The next language I attempted was Spanish.  I selected it as my language requirement in high school.  I didn't find it easy as do some people like my friend Christopher who speaks five languages, but with hard work, I did fine.  When I attended Brooklyn College, I again elected to take Spanish for a trimester. I had forgotten most of my high school Spanish, but I thought it might come back to me.  One evening, I wrote a humorous poem in Spanish, as a lark, and showed it to my teacher. He actually liked it, and I know he found it amusing because he chuckled as he read it. He said that coincidentally he was going to announce a Spanish writing contest, and that it was very timely that I had submitted my poem. 

To my surprise, the poem I had written, "El Premir Poema in Espanol" won a prize and was published in a journal called "Luces".  The instructor had polished it up, correcting the grammar before submitting it, so I must say the final copy was much better than I could have done on my own.

I had been invited to a reception where I would be presented an award by a distinguished professor from Spain.  My Spanish teacher introduced me to him prior to the ceremony.   Assuming, I suppose, that a prize-winner in a Spanish writing contest should be able to carry on a conversation in that language, he spoke with me, and I could see that he was asking me questions.
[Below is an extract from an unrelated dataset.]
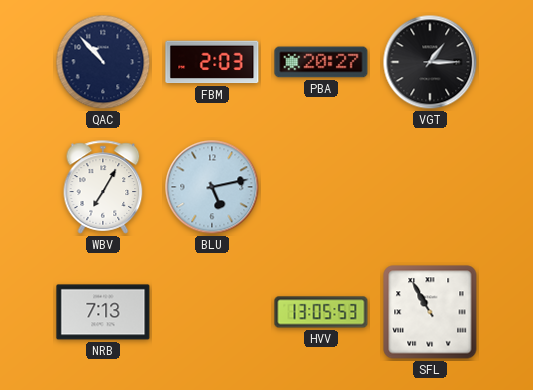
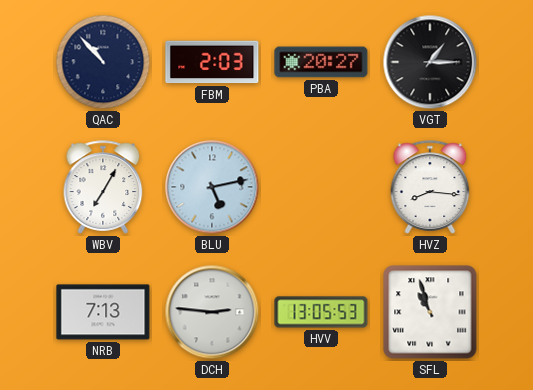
HVZ: none -> 8:16
DCH: none -> 2:46
SFL: 10:55 -> 10:57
I had no idea what he was saying.  At times he would smile broadly, and I found myself, nodding, smiling and saying, "Si" to avoid embarrassment.  


While writing this article, I had second thoughts about posting it to the blog. The anecdotes were humorous, I thought, but was it really a noteworthy coincidence that I had written that Spanish poem at an opportune time?  I hadn't yet written an ending to the entry, when I decided to just send it to my email and file it away.  As soon as I signed on to AOL  right on the front page there was a picture and large caption, “ Reasons to Learn Another Language.”  I guess that is coincidental enough to convince me to post this account. if we look for and are receptive to them, little signs abound.